Users warned about large bills for downloading data, as major updates are due for tomorrow

Users are encouraged to download updates over a fixed network and not via a 3G dongle.

Tomorrow will see Microsoft, Oracle and Adobe rolling out patches, but users have been urged to demonstrate caution when it comes to installing patches and updates. Simeon Coney, VP marketing at AdaptiveMobile, commented that when updates are done while users are connected via 3G dongles they could face huge bills.

Coney said: “Updates soak up huge amounts of data, and iTunes and Windows updates cause huge problems. Users have no idea it is going on so they are finding massive mobile data usage and they are looking at cost of when a user goes over their limit.

“You need to control updates as the computer doesn't know when it would be best to download. We work with providers and they don't understand content control.”

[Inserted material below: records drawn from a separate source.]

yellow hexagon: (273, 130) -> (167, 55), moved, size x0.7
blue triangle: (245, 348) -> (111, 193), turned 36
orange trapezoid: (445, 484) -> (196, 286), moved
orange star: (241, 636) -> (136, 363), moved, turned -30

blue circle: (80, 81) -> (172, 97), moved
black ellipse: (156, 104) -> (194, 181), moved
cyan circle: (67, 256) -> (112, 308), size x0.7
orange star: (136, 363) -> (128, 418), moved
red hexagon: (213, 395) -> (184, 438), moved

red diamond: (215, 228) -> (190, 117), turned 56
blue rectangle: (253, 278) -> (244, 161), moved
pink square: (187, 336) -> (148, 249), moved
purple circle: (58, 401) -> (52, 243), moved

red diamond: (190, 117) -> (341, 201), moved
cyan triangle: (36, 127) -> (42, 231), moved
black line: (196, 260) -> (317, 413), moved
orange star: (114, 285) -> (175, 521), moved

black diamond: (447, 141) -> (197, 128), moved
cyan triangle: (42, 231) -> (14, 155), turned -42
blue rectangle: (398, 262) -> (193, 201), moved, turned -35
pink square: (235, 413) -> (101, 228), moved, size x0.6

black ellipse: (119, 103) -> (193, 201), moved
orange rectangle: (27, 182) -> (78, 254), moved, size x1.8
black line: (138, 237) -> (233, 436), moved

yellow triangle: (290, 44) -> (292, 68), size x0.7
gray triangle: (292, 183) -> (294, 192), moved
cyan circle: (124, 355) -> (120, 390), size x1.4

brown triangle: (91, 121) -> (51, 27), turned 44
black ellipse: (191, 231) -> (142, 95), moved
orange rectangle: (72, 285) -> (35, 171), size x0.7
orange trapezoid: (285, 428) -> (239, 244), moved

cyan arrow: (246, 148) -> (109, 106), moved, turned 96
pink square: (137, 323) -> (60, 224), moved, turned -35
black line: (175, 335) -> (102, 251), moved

He pointed at volume demand for a recent iTunes update, which would account for £59.98 on Vodafone's standard pay as you go for Zone 2 and up to £600 on 02's monthly rates (at £6 per megabyte).

Coney claimed that often, the setting to automatically download updates can be changed, and in Windows 7 it is located in the settings, so you can set it up to tell you before it downloads but its default is set to download.

He said: “There are a lot of unpatched PCs out there, and hardware manufacturers are setting the updates as automatic, but not everyone is on a flat rate tariff. It's a fact that someone is using a mobile connection or is roaming abroad.”

A ruling by the European Parliament will mean that a text message sent from abroad in the EU will cost no more than €0.11 as of 1st July, instead of €0.28 today. The Parliament also voted for further cuts in the price of mobile phone calls while roaming in another EU country.

The present cap for a mobile phone call made abroad will progressively drop from €0.46 to €0.35 per minute by July 2011, and from €0.22 to €0.11 for mobile calls received while roaming abroad.

Carriers are also now required to introduce cut-off mechanisms designed to protect against ‘bill shock' when subscribers utilise data services while travelling throughout countries in Europe.

Digital Agenda commissioner Neelie Kroes said: “Protection against data roaming bill shocks is a useful step towards building customers' confidence to use mobile networks to surf the internet when travelling around Europe. Such confidence is essential if people and businesses are to use the internet to its full potential."

Providers are required to offer their subscribers a monthly cut-off limit of €50, which will serve as the default after 1st July, although customers are also permitted to choose any other amount. A warning will be sent as the bill approaches 80 per cent of the chosen limit.

Coney welcomed this move, but commented that even with 50MB of data transferred that is still £25-30 in some countries.

He said: “You can disable it and there is very little users can do to stop it going on. It is down to mobile operators, as they have no view of the data so they rarely can tell what the download was, let alone the data.

“All they see is a volume of data so what they have to do is provide additional reporting information so you can have a sight of the data but to be proactive and control data you should suspend or postpone the update. Even in Windows 7 there is no concept of the network.”